その時の明治政府側にいた薩摩時代からの友人である大久保利通・・・彼も複雑で断腸の想いであった事は想像できます。
この映画では、史実に基づきながらも歴史的人物に善悪のイメージを植えつけない配慮の為にか実在した名前は登場しません。
この時代に生きた多くの日本人は、立場は違えど志は高く、お互いに敬意を表せる・・・そんな美しい日本人だったのです。
やはり史実から脚色された話だけあって、心の芯にくる内容となっています。
そう考えると、「ブレーブ・ハート」や「ラスト・モヒカン」などの映画でも同様な感銘と感動を与えられた事にも納得がいくのです。
この心は、どの民族や土地、習慣の中で生きていても失ってはならない人間の本質にあるモノ(=精神)であると感じました。
実際に、ここ米国の映画館でもお客の反応が非常に良く、すすり泣く音がしておりました。
米国のプロ評論家の前批評を見ると、それ程良くは書かれていません。が、リヴューア(一般客)達の集まる掲示板では「最高!」「日本を見る目が変わった」「日系人に生まれた事を誇りに思う」「日本に行ってみたい」「日本史を学びます」「これからの生き方が変わりました」「予想を遥かに上回る」等と正反対の賛美の反応です。
・・・どういうことでしょう???
正直、私も「評論家は一体何を観たんだ?」と不思議な思いです。アテにできませんねぇ、全く。。。
なお、「歴史的背景」に関してや「銃を全く使用しないのはおかしい」等と言った意見もあります。が・・・それらの発言は
ハッキリ言って茶番です。
確かに、西南戦争ではどちら側も銃を持ちましたが、政府側と西郷の少数サムライ側とでは圧倒的な差があった事も事実であり、映画の様な設定はあながち偏見でもないのです。
兎に角、そんな事はどうでも良いのではないでしょうか? だって、、、映画なんですから。。。しかも、Hollywoodの。。。
むしろ、Hollywoodが美しき日本人を日本人以上に的確に描いた作品である事に賞賛し、「やられたなぁ」と悔しくも嬉しい思いです。
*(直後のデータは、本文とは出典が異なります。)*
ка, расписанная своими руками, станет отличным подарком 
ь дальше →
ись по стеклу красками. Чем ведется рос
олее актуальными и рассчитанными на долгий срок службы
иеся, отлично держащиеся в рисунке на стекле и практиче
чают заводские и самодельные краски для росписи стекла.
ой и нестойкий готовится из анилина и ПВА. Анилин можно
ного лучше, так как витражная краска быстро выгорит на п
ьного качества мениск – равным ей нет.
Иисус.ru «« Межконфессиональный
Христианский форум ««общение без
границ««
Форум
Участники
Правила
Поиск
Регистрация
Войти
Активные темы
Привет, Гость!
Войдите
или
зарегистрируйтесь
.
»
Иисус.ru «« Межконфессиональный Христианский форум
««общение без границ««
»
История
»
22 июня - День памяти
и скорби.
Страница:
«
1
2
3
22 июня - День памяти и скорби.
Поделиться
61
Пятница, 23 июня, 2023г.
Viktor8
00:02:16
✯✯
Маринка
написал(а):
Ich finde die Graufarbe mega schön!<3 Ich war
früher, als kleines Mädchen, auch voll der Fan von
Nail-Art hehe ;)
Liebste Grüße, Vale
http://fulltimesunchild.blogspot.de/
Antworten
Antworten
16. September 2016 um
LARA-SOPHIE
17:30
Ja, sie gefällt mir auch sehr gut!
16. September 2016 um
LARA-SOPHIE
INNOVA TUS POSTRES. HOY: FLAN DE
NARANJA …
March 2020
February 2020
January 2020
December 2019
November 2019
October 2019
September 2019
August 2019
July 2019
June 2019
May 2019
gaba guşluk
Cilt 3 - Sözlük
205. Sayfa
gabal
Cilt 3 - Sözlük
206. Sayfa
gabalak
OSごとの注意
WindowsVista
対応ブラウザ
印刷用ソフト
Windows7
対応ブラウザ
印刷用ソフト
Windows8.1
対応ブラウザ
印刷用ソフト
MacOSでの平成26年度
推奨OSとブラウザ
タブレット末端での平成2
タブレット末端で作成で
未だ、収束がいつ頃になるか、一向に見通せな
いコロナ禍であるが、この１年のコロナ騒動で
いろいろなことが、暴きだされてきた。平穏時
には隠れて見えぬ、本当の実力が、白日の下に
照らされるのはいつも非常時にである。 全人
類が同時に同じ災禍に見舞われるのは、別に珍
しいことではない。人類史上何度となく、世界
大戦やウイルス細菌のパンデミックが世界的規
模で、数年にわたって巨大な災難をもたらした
そして、その日本人像は世界中の人々に何かを訴えていく事でしょう。
中には主人公を演じた「トム・クルーズ」に対する批判的な意見もありました。
私には、彼が適任であったのかどうか?という事は分かりません。しかしながら、彼のネーム・バリューからメジャー映画の入り口となった部分は大きいのではなかろうか・・・そう考えるのです。
そして、軽い気持ちで映画館へと足を運んだ人々に予想を遥かに超えた感動を与える。
その証拠に、日米双方にキャストうんぬんよりも内容に関する反応が非常に高いのです。
私が、この米国にてこの映画を観、観客の反応を感じ、思ったのは、「皆、同じ」という事。そして、「侍魂は決して日本だけの事ではない」という事でした。米国人達もまたこの精神を美しく感じたのです。
どの国のどの民族も皆、「侍スピリッツ」を持っているのです。(人間、まだまだ捨てたものじゃありませんね。)
なお、この映画の監督はかの故人「黒澤明監督」を尊敬しており、今回のような日本情緒の描写が実現した様子です。
彼の意思(侍魂)は確実に世界中で育っているのですね。ご冥福をお祈りいたします。
追記>
今、世界中で戦争が続いています。争いの無い世の中というのは実際には有り得ないのかも知れません。
が、今の時代、皆が忘れかけている魂/精神/志というものを今一度呼び戻す必要があると感じます。少なくとも、無意味な争いは無くなるのではないでしょうか?